STEP 6: ShredDirect [TM]

One word about the ShredDirect [TM] technology.

How often did you notice, right after clicking the print button, and before it was even printed, that your work was not perfect enough? How many times did you print your work until perfect?

Now with ShredDirect, you waste the same amount of paper, but you save the ink!

Here is how it works:
  1. Instead of printing your document, take (manually) a sheet of paper from the tray, and
  2. shred it (see picture).
  3. Improve your work on your computer, and repeat until fully satisfied. Only then, print for real.
Compatibility: ShredDirect works with most modern operating systems, and Plan9.

54 Comments

You should submit this as an April Fool's prank for the contect
Do it with a printer/scanner/copier instead of just the printer. Lots more "fun" at the office that way.

Anyone in the student loan business... you should install one of these, so next time you guys are working on my file maybe you could make something useful happen.
Actually, doing that could get you fired or in serious trouble...
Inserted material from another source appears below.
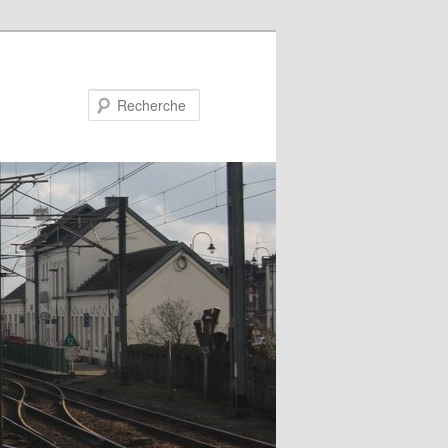
Recherche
It wouldnt, well It would because you are destroying a printer, but no one is stupid enough to put a piece of paper in the top of the printer, when the paper tray is on the bototm.
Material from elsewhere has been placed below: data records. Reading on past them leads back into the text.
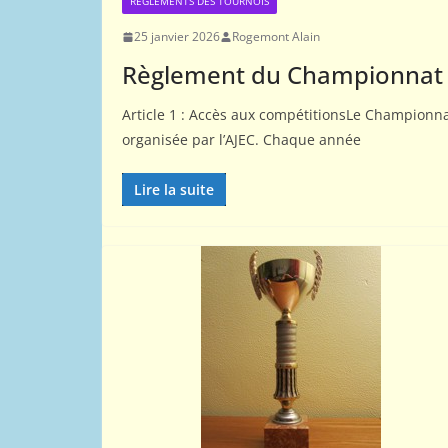
RÈGLEMENTS DES TOURNOIS
25 janvier 2026
Rogemont Alain
01
02
ACTUALITÉS AJEC
Règlement du Championnat 
COMPÉTITIONS NATIONALES
Article 1 : Accès aux compétitionsLe Championn
Comment test
organisée par l’AJEC. Chaque année
par correspo
Lire la suite
26 octobre 2015
Webme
Your title is misleading. It should be: "Hide a shredder inside a gutted printer"

I thinked that you are used mecanizm for copy machine and change or repare some tools to finish the jop!

I would totally do this (or have husband do it) if I had one of these huge printers! Its geeky and a cool conversation piece. Good job on the tut. I would go crazy and paint the printer! =)
irs a great april fool???????????????
Well do you think that it is going to work. I have doubts on that. Have any one tried it. What will you do with you laser toner cartridges that you will replace it with your shredder tool. Will it fit into the slot that yo are telling.
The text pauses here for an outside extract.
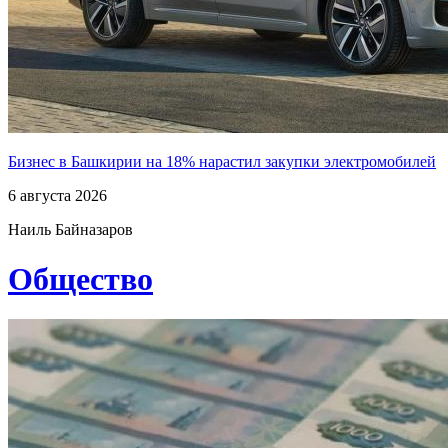
Бизнес в Башкирии на 18% нарастил закупки электромобилей
6 августа 2026
Наиль Байназаров
Общество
Well would like to experiment on this but when i have a spare printer to ruin it not now.
ShredDirect [TM]: In the process of making a perfect document, waste the same quantities of paper, but save toner. This whole instructable is a joke. Step 6 is the final joke.
You mean a printer is NOT suppose to shred paper? Geesh maybe my Lennox was a shredder in a former life☺
I think that's what happens when the shredder and printer sit too closely together in an unattended room for very long. First, they start chatting, then they get friendly, and before you know it, your printer gets ideas.

It doesn't work the other way round, though, because printers have all those smart chips and stuff, while shredders are just kinda "duhhhh".

Oh no... our printer is wireless... maybe that's why it prints random screen shots of Stephen Colbert, it's been talking to the TV! Jeez, that might make for some difficult times during tornado season. I'll know for sure if paper starts flying around the office.
Maybe you could just turn it into something completely different instead of the exact opposite. Maybe hide a UPS inside, a CPU, a little refrigerator or microwave?

I like the idea of turning everything into a toaster, but an office is an unlikely place for toast.
A4/Letter - sized toasts?
But then, with paper jam!
Laser-powered Toaster!  Burns important documents into the toast!

:OP

~adamvan2000
You see? This is exactly the kind of thing I expect to see here. I knew that there was still room for toast innovation. Laser-powered...that's awesome.
You'd have to clean it out really good, and make sure the paper path could handle the extra thickness.  Also, there'd have to be a way to deal with crumbs...

Duplexing toast would be cool, but possibly problematic...  mebbe a prism to split the beam somehow.   And yes I know how a laser printer with toner works.  I am thinking how to do it with a real laser, like those kit ones.

~adamvan2000
Sorry, how is this better than the shredder all by itself? Have you only installed the top part of the shredder so that the cavity inside the printer holds all the confetti? 

Or is this mostly just a joke?

Maybe you could put one of those cooling fans back inside, pointed at a hole in the casing so that when you shred something it blows a cloud of shredded paper at you. Would be great for office parties or dramatically destroying important documents.